Take the time to fill out your Bold.org profile, putting in specifics that will help show donors who you are. For scholarships that don't require essays, this is especially useful, for students with completed profiles give information about themselves that would usually come up in an essay question. Additionally, filling out your profile completely will give you more Bold Points, opening up more exclusive scholarships that you can apply to.
Bold Points not only unlock special scholarships but are also a great way to make your application and profile stand out from the competition. You can earn more points by completing tasks, nominating students for scholarships, and even by asking questions to your colleges of interest. The more points you earn, the better!
By applying for scholarships with specific requirements like those for first-generation students, the chances of being chosen are higher. By applying for these scholarships, Native American students can meet their financial needs while minimizing their student loans, making it far easier for them to attend college.

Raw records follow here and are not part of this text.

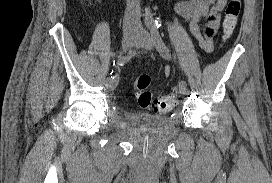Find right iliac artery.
Listing matches in <instances>:
<instances>
[{
  "mask_svg": "<svg viewBox=\"0 0 272 183\" xmlns=\"http://www.w3.org/2000/svg\"><path fill=\"white\" fill-rule=\"evenodd\" d=\"M134 54V51L133 50H130L128 52L127 55H124L122 57H120L116 63L114 62V65L119 68L120 66H123L124 64H126L133 56ZM111 73H110V77H108L107 79L110 80V81H117L118 80V71L117 70H113L112 68L109 70Z\"/></svg>",
  "mask_w": 272,
  "mask_h": 183,
  "instance_id": "82829eb1",
  "label": "right iliac artery"
}]
</instances>
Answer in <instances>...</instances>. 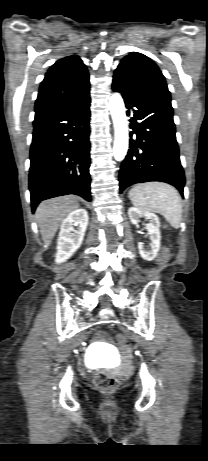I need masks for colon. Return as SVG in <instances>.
<instances>
[{"label": "colon", "instance_id": "obj_1", "mask_svg": "<svg viewBox=\"0 0 208 461\" xmlns=\"http://www.w3.org/2000/svg\"><path fill=\"white\" fill-rule=\"evenodd\" d=\"M115 342L119 345H126L127 340L122 334H116ZM95 387L102 392H109L116 389L119 385L118 379L111 373L99 371L94 377Z\"/></svg>", "mask_w": 208, "mask_h": 461}]
</instances>
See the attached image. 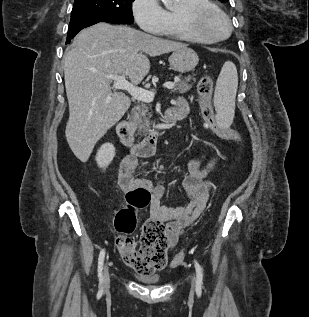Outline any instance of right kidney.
Returning a JSON list of instances; mask_svg holds the SVG:
<instances>
[{"instance_id": "ca27d5eb", "label": "right kidney", "mask_w": 309, "mask_h": 317, "mask_svg": "<svg viewBox=\"0 0 309 317\" xmlns=\"http://www.w3.org/2000/svg\"><path fill=\"white\" fill-rule=\"evenodd\" d=\"M115 157V147L111 143L103 144L96 154V162L99 168L105 169Z\"/></svg>"}]
</instances>
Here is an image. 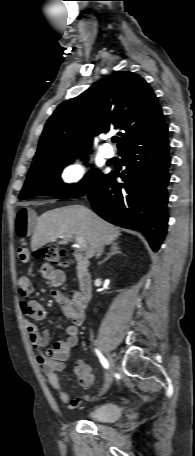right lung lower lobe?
<instances>
[{"label":"right lung lower lobe","mask_w":195,"mask_h":456,"mask_svg":"<svg viewBox=\"0 0 195 456\" xmlns=\"http://www.w3.org/2000/svg\"><path fill=\"white\" fill-rule=\"evenodd\" d=\"M119 155L127 169L119 175H104L89 191L95 212L115 225L141 231L157 251L167 229L166 204L170 165L169 141L139 139L125 145Z\"/></svg>","instance_id":"98d812e1"}]
</instances>
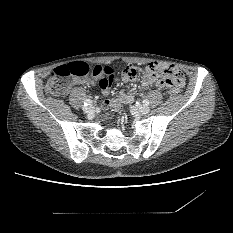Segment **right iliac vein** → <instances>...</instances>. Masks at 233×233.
<instances>
[{"label": "right iliac vein", "mask_w": 233, "mask_h": 233, "mask_svg": "<svg viewBox=\"0 0 233 233\" xmlns=\"http://www.w3.org/2000/svg\"><path fill=\"white\" fill-rule=\"evenodd\" d=\"M95 108L93 106H86L83 108V111L87 114H92L94 112Z\"/></svg>", "instance_id": "obj_1"}]
</instances>
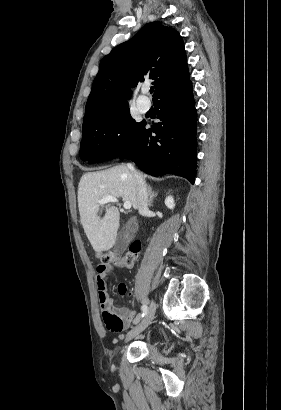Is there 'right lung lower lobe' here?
<instances>
[{
  "label": "right lung lower lobe",
  "mask_w": 281,
  "mask_h": 410,
  "mask_svg": "<svg viewBox=\"0 0 281 410\" xmlns=\"http://www.w3.org/2000/svg\"><path fill=\"white\" fill-rule=\"evenodd\" d=\"M154 106L161 121L149 129L144 122L119 157L134 161L153 176L175 174L193 184L197 167V114L191 81L159 95Z\"/></svg>",
  "instance_id": "1"
}]
</instances>
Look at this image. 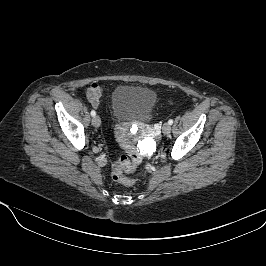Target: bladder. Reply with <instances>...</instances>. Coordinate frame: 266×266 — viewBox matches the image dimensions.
Masks as SVG:
<instances>
[{"label": "bladder", "instance_id": "31cf9c89", "mask_svg": "<svg viewBox=\"0 0 266 266\" xmlns=\"http://www.w3.org/2000/svg\"><path fill=\"white\" fill-rule=\"evenodd\" d=\"M156 94L149 88L136 85L116 87L110 99L113 117L116 121H146L153 113Z\"/></svg>", "mask_w": 266, "mask_h": 266}]
</instances>
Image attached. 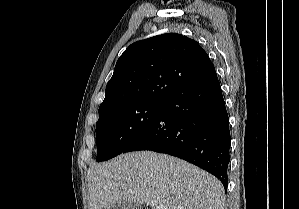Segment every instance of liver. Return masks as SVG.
I'll use <instances>...</instances> for the list:
<instances>
[{
    "instance_id": "obj_1",
    "label": "liver",
    "mask_w": 299,
    "mask_h": 209,
    "mask_svg": "<svg viewBox=\"0 0 299 209\" xmlns=\"http://www.w3.org/2000/svg\"><path fill=\"white\" fill-rule=\"evenodd\" d=\"M89 209H103L121 200L156 202L153 209H223L221 182L179 158L151 151L122 154L93 164L87 175Z\"/></svg>"
}]
</instances>
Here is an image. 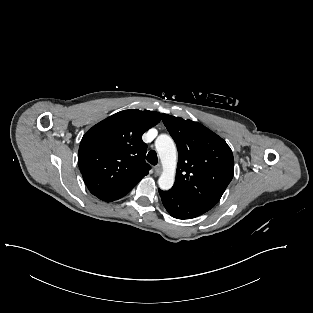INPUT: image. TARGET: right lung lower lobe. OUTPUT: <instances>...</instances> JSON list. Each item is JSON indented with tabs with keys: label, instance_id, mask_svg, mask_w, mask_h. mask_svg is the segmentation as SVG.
<instances>
[{
	"label": "right lung lower lobe",
	"instance_id": "98d812e1",
	"mask_svg": "<svg viewBox=\"0 0 313 313\" xmlns=\"http://www.w3.org/2000/svg\"><path fill=\"white\" fill-rule=\"evenodd\" d=\"M136 185H137V183L130 184V185H127L125 187H122V188H119L116 190L102 193L100 195H97V197L103 201H106V202L115 201L119 198H122L127 193H129Z\"/></svg>",
	"mask_w": 313,
	"mask_h": 313
}]
</instances>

Federal student aid often doesn't go far enough in meeting the financial need of students. To pick up the slack, Bold.org, a scholarship program committed to aiding first-generation scholars, is here to help.
A Native American scholarship is a source of financial aid for a student who is a part of a federally recognized tribe. If you are a Native Hawaiian, an Alaska Native, or Native American student living in the US, you are included in the definition of Native American, and you may apply for first-generation scholarships.
Bold.org is an easy and accessible way to find and apply for scholarships. To apply, just create a profile on Bold.org. Once you do, you can apply for hundreds of scholarships with a few clicks.
Any scholarship money earned on Bold.org is sent directly to the college you are attending and therefore is not considered to be taxable income. If you are a high school student, Bold.org will hold your scholarship money in an account until enrollment.